With Malice was a relatively tame thriller insofar as action and adrenaline, but a no less enjoyable read for its more character-driven focus. Jill is a less than reliable narrator due to her traumatic brain injury and amnesia, a key factor that makes for some captivating reading, as you question her every thought and sense of self. Interspersed between chapters of Jill’s narrative, the author has shrewdly added police transcripts, Facebook comments, text messages and blog posts that offer numerous points of view and give the reader an array of perceived truths to parse through, making an already nebulous situation all the more murky and adding to the tale’s suspense.

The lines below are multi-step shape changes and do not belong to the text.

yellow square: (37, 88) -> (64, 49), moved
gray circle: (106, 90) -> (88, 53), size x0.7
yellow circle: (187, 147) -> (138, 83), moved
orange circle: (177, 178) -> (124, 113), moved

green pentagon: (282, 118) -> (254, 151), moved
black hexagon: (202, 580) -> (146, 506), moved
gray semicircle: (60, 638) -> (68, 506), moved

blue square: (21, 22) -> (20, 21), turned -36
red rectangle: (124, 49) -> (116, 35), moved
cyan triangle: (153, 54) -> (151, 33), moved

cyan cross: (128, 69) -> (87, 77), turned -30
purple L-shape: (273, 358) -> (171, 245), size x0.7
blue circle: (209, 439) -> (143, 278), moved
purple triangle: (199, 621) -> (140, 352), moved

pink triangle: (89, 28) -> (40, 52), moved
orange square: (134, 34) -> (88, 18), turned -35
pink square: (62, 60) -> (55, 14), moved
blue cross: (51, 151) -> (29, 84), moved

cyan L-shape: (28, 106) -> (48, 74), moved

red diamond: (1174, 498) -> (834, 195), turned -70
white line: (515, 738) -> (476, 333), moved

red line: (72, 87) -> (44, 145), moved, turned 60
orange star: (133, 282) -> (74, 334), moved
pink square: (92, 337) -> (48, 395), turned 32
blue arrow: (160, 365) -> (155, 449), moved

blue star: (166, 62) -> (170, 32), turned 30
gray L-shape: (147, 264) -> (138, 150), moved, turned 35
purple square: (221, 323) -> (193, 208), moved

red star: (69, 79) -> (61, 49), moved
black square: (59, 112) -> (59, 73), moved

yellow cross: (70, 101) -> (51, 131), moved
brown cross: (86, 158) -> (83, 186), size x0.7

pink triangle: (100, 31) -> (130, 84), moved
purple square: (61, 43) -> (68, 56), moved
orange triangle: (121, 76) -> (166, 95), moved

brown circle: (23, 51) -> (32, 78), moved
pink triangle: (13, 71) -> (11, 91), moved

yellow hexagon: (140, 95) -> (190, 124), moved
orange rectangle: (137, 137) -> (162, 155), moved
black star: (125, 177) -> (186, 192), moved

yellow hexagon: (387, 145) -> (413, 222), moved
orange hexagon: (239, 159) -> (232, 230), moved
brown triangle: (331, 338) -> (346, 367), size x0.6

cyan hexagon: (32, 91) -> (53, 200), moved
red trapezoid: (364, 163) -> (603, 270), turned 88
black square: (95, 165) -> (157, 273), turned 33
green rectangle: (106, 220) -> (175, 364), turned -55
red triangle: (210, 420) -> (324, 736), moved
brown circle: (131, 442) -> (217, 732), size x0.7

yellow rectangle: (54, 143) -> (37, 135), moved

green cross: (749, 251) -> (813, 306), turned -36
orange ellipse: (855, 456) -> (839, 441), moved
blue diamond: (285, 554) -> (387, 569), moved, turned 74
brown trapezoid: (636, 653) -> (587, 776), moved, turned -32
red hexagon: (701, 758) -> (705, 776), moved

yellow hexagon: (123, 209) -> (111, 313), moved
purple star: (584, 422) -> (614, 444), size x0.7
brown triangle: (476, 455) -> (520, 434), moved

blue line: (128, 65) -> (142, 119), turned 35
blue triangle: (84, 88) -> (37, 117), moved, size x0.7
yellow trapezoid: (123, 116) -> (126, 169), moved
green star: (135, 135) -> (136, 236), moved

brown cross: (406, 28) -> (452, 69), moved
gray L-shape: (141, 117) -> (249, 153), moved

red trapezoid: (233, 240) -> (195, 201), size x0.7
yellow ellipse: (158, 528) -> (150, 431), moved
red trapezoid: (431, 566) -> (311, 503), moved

While some may take issue with the use of amnesia as a plot device I found it to be pure genius on the author’s part, as it added such a suspenseful dynamic to the mystery. Angel or vixen, victim or villain, the truth of Jill depends on each person’s perception and adds another facet to the mystery given her own self-doubts. As Jill struggles through her recovery, both she and the reader labor with the question of how you grasp the truth when even your memories can’t be trusted? Are we editors of our own memories and truths, unable or unwilling to believe that we are the kind of person capable of unspeakable evil?
With Malice was a twisty and satisfying read with a compelling mystery, which on a more thought-provoking note raises the question of the link between truth and memory and our sense of self, and what remains of both when memory is lost.